Exercise: With the pictures left out, repeat every entry that follows exactly.

Data provided:
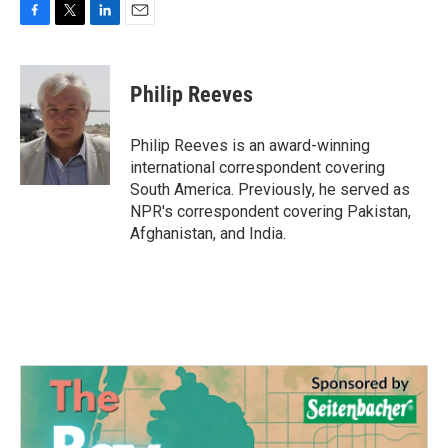
F
T
L
E
a
w
i
m
c
i
n
a
e
t
k
i
Philip Reeves
b
t
e
l
o
e
d
o
r
I
Philip Reeves is an award-winning
k
n
international correspondent covering
South America. Previously, he served as
NPR's correspondent covering Pakistan,
Afghanistan, and India.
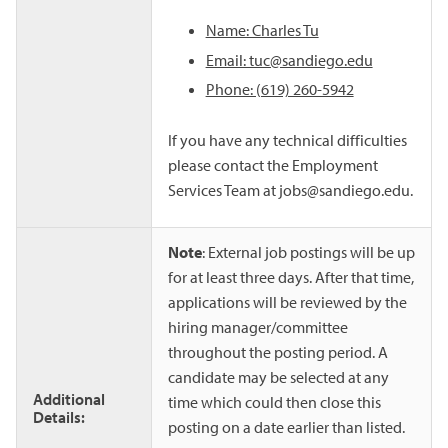
Name: Charles Tu
Email: tuc@sandiego.edu
Phone: (619) 260-5942
If you have any technical difficulties
please contact the Employment
Services Team at jobs@sandiego.edu.
Note
: External job postings will be up
for at least three days. After that time,
applications will be reviewed by the
hiring manager/committee
throughout the posting period. A
candidate may be selected at any
Additional
time which could then close this
Details:
posting on a date earlier than listed.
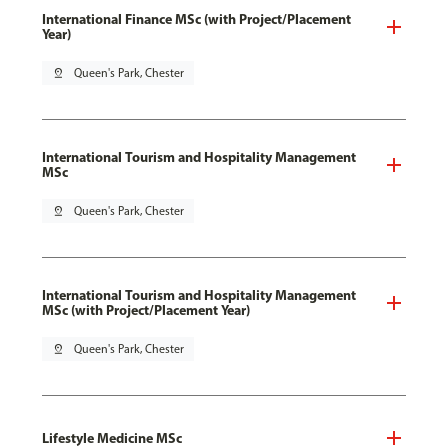
International Finance MSc (with Project/Placement
Year)
pin_drop
Queen's Park, Chester
International Tourism and Hospitality Management
MSc
pin_drop
Queen's Park, Chester
International Tourism and Hospitality Management
MSc (with Project/Placement Year)
pin_drop
Queen's Park, Chester
Lifestyle Medicine MSc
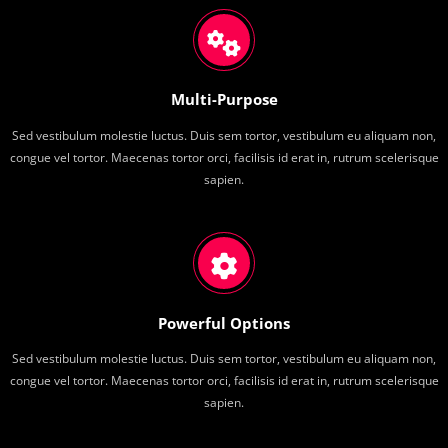
Multi-Purpose
Sed vestibulum molestie luctus. Duis sem tortor, vestibulum eu aliquam non,
congue vel tortor. Maecenas tortor orci, facilisis id erat in, rutrum scelerisque
sapien.
Powerful Options
Sed vestibulum molestie luctus. Duis sem tortor, vestibulum eu aliquam non,
congue vel tortor. Maecenas tortor orci, facilisis id erat in, rutrum scelerisque
sapien.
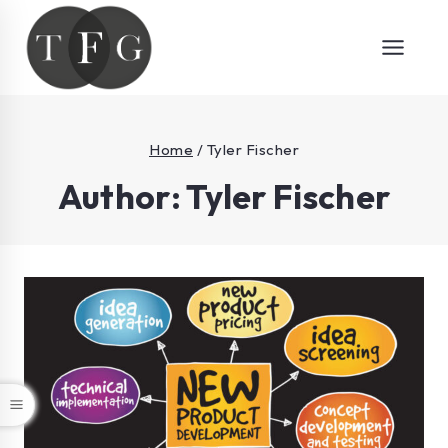
Home
/
Tyler Fischer
Author: Tyler Fischer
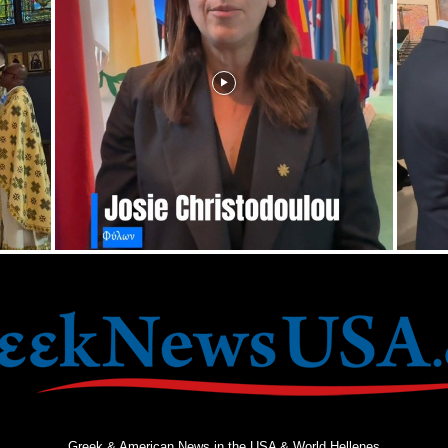
Greek & American News in the USA & World Hellenes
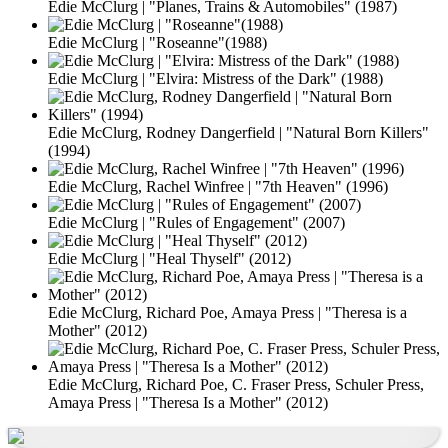
Edie McClurg | "Planes, Trains & Automobiles" (1987)
Edie McClurg | "Roseanne"(1988)
Edie McClurg | "Elvira: Mistress of the Dark" (1988)
Edie McClurg, Rodney Dangerfield | "Natural Born Killers"
(1994)
Edie McClurg, Rachel Winfree | "7th Heaven" (1996)
Edie McClurg | "Rules of Engagement" (2007)
Edie McClurg | "Heal Thyself" (2012)
Edie McClurg, Richard Poe, Amaya Press | "Theresa is a
Mother" (2012)
Edie McClurg, Richard Poe, C. Fraser Press, Schuler Press,
Amaya Press | "Theresa Is a Mother" (2012)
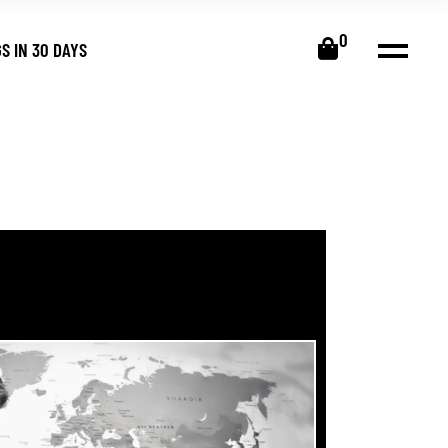
0
S IN 30 DAYS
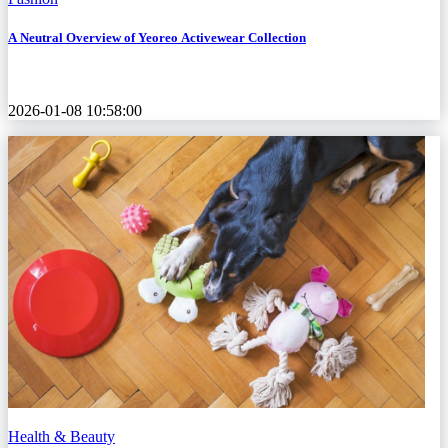
A Neutral Overview of Yeoreo Activewear Collection
2026-01-08 10:58:00
Health & Beauty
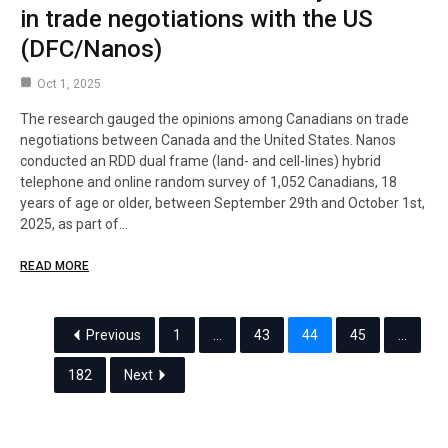
in trade negotiations with the US
(DFC/Nanos)
Oct 1, 2025
The research gauged the opinions among Canadians on trade
negotiations between Canada and the United States. Nanos
conducted an RDD dual frame (land- and cell-lines) hybrid
telephone and online random survey of 1,052 Canadians, 18
years of age or older, between September 29th and October 1st,
2025, as part of…
READ MORE
Previous
1
…
43
44
45
…
182
Next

Output below:
F
T
L
E
a
w
i
m
c
i
n
a
e
t
k
i
Philip Reeves
b
t
e
l
o
e
d
o
r
I
Philip Reeves is an award-winning
k
n
international correspondent covering
South America. Previously, he served as
NPR's correspondent covering Pakistan,
Afghanistan, and India.
Name: Charles Tu
Email: tuc@sandiego.edu
Phone: (619) 260-5942
If you have any technical difficulties
please contact the Employment
Services Team at jobs@sandiego.edu.
Note
: External job postings will be up
for at least three days. After that time,
applications will be reviewed by the
hiring manager/committee
throughout the posting period. A
candidate may be selected at any
Additional
time which could then close this
Details:
posting on a date earlier than listed.
International Finance MSc (with Project/Placement
Year)
pin_drop
Queen's Park, Chester
International Tourism and Hospitality Management
MSc
pin_drop
Queen's Park, Chester
International Tourism and Hospitality Management
MSc (with Project/Placement Year)
pin_drop
Queen's Park, Chester
Lifestyle Medicine MSc
Multi-Purpose
Sed vestibulum molestie luctus. Duis sem tortor, vestibulum eu aliquam non,
congue vel tortor. Maecenas tortor orci, facilisis id erat in, rutrum scelerisque
sapien.
Powerful Options
Sed vestibulum molestie luctus. Duis sem tortor, vestibulum eu aliquam non,
congue vel tortor. Maecenas tortor orci, facilisis id erat in, rutrum scelerisque
sapien.
Home
/
Tyler Fischer
Author: Tyler Fischer
Greek & American News in the USA & World Hellenes
Edie McClurg | "Planes, Trains & Automobiles" (1987)
Edie McClurg | "Roseanne"(1988)
Edie McClurg | "Elvira: Mistress of the Dark" (1988)
Edie McClurg, Rodney Dangerfield | "Natural Born Killers"
(1994)
Edie McClurg, Rachel Winfree | "7th Heaven" (1996)
Edie McClurg | "Rules of Engagement" (2007)
Edie McClurg | "Heal Thyself" (2012)
Edie McClurg, Richard Poe, Amaya Press | "Theresa is a
Mother" (2012)
Edie McClurg, Richard Poe, C. Fraser Press, Schuler Press,
Amaya Press | "Theresa Is a Mother" (2012)
0
S IN 30 DAYS
A Neutral Overview of Yeoreo Activewear Collection
2026-01-08 10:58:00
Health & Beauty
in trade negotiations with the US
(DFC/Nanos)
Oct 1, 2025
The research gauged the opinions among Canadians on trade
negotiations between Canada and the United States. Nanos
conducted an RDD dual frame (land- and cell-lines) hybrid
telephone and online random survey of 1,052 Canadians, 18
years of age or older, between September 29th and October 1st,
2025, as part of…
READ MORE
Previous
1
…
43
44
45
…
182
Next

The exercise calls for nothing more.